Differentiability is a foundational concept in calculus that deals with whether a function has a derivative at each point in its domain. A function is said to be differentiable at a point if it has a well-defined derivative there. This means that the function can be approximated by a linear function at that point, offering a strong sense of smoothness. For example, in the function composition described in the problem, the function \( f(x) = x|x| \) is differentiable everywhere except at \( x = 0 \) because it has a cusp at that point.

When examining composite functions, like \( g(f(x)) = \sin(f(x)) \), differentiability at a specific point like \( x = 0 \) becomes critical to understand. Despite \( f(x) \) not being differentiable at \( x = 0 \), the surrounding behavior of \( g(f(x)) \) near this point allows \( g \circ f \) to be handled smoothly. Since \( \sin(0) = 0 \), the composition \( g(f(x)) \) approaches zero smoothly as \( x \) approaches zero, thus allowing \( g \circ f \) to be differentiable at \( x = 0 \).

This result illustrates an interesting scenario where the differentiability of a composition can differ from its individual components. Keep in mind that a function's differentiability often requires checking both the original functions and their compositions, especially at crucial points like cusps or discontinuities.

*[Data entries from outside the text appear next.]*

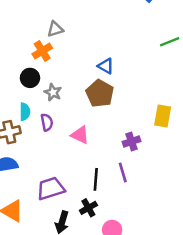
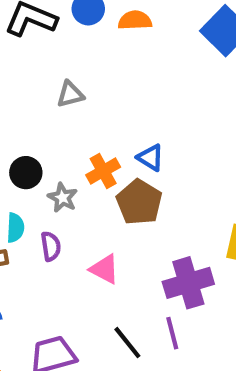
orange cross: (42, 51) -> (103, 171), moved
purple cross: (132, 141) -> (188, 283), size x1.6
black line: (96, 179) -> (127, 343), turned -45

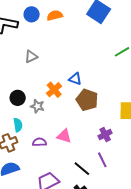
brown pentagon: (139, 202) -> (87, 100), moved
purple semicircle: (51, 246) -> (39, 142), moved, turned -72
purple cross: (188, 283) -> (105, 135), size x0.6

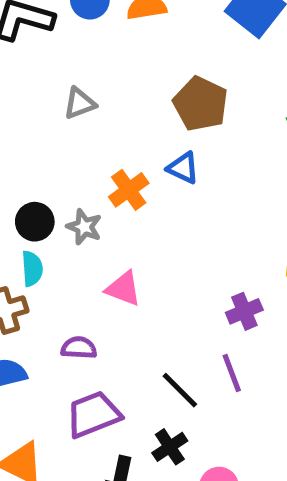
black circle: (18, 98) -> (35, 222), moved
brown pentagon: (87, 100) -> (201, 104), moved
pink triangle: (64, 136) -> (123, 289), moved
purple semicircle: (39, 142) -> (79, 348), moved

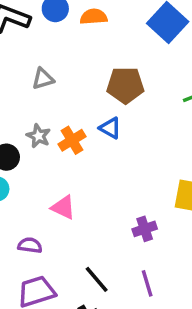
brown pentagon: (201, 104) -> (125, 85), turned -30
gray star: (84, 227) -> (38, 136), moved
purple line: (232, 373) -> (147, 283), moved

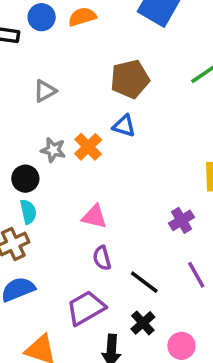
purple semicircle: (30, 245) -> (102, 258), moved, turned -100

The continuity of a derivative is an extension of the basic concept of continuity. A derivative is said to be continuous at a point if it does not have any abrupt changes around that point, meaning the limit of the derivative as you approach the point is equal to the derivative at that point. In essence, it's about the smoothness of the rate of change itself.

For the composite function \( g \circ f \), where \( g(x) = \sin x \) and \( f(x) = x|x| \), ensuring continuity of the derivative at \( x = 0 \) involves checking whether \( \, \lim_{x \to 0} \, (g\circ f)'(x) \) matches \( (g \circ f)'(0) \). This provides us confidence that there isn't a sudden jump or spike in the behavior of the derivative around \( x = 0 \).

In the solution, since \( g(f(x)) = \sin(f(x)) \) remains zero continuously near zero, the derivative \( (g \circ f)'(x) \) doesn't exhibit any discontinuity. Thus the function's derivative behaves well around the point, and continuity is assured at \( x = 0 \). This helps confirm that Statement 1 is true as well, allowing smoothness not just in the function itself, but its rate of change as well.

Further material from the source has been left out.